━━━ The input

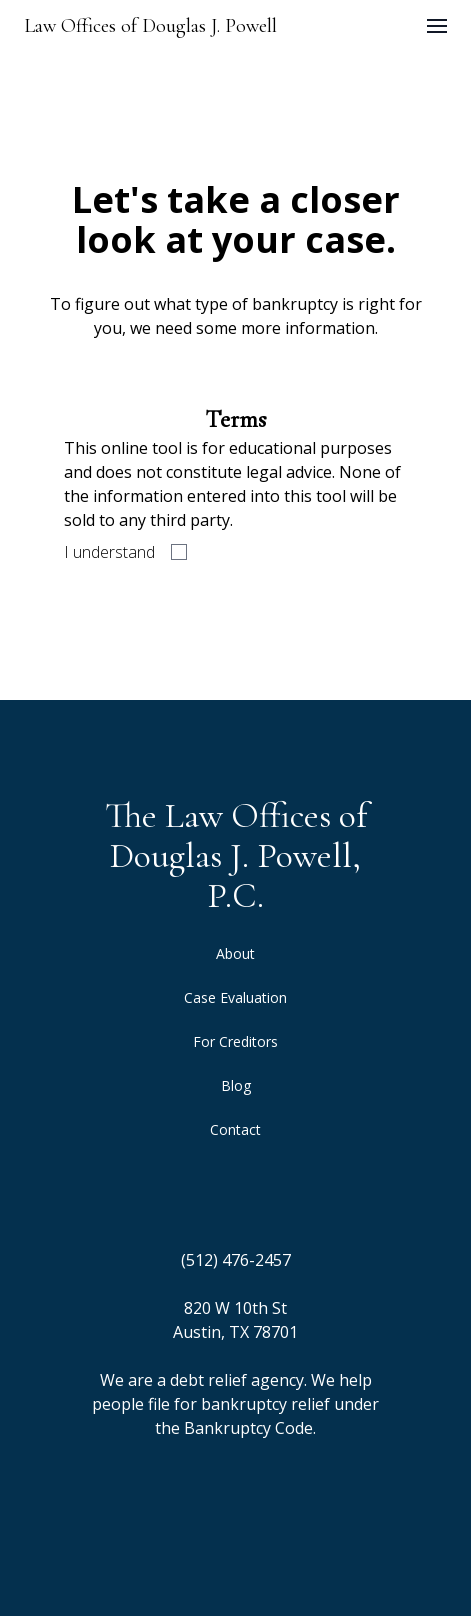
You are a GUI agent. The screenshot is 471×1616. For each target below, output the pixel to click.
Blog (236, 1085)
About (235, 953)
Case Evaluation (235, 997)
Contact (235, 1129)
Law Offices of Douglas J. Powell (150, 26)
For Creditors (235, 1041)
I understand (109, 552)
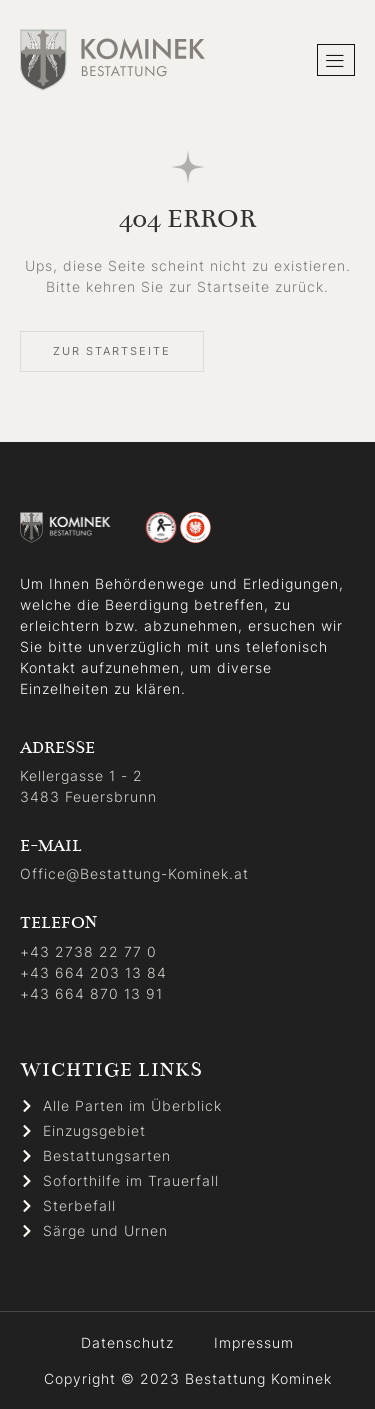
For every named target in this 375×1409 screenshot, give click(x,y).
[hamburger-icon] (336, 60)
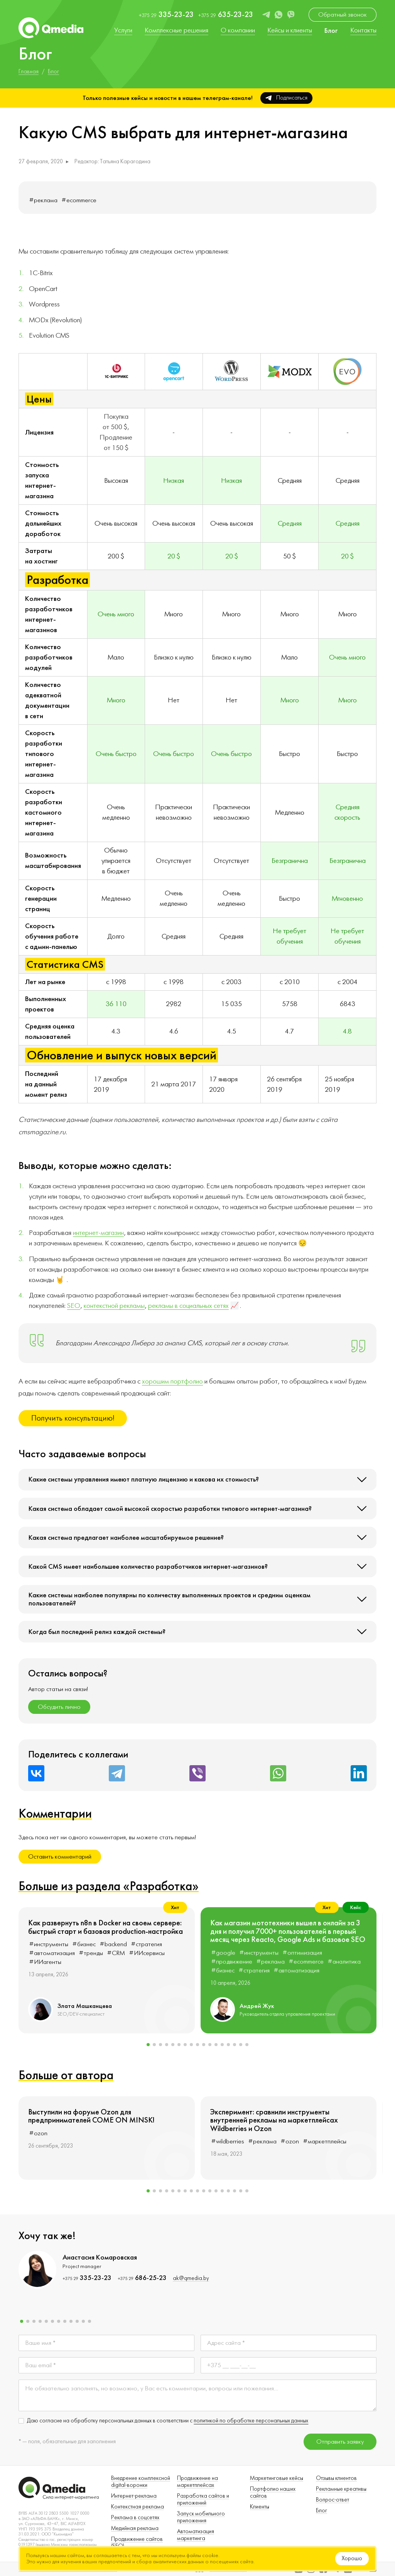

━━━━━━

Would you return the entries verbatim, minus any images?

Your response |
You are a GUI agent. The screenshot is 471×1616. For each target below, output the pixel to click.
Blog (236, 1085)
About (235, 953)
Case Evaluation (235, 997)
Contact (235, 1129)
Law Offices of Douglas J. Powell (150, 26)
For Creditors (235, 1041)
I understand (109, 552)
For every named target in this 375×1409 screenshot, give click(x,y).
[hamburger-icon] (336, 60)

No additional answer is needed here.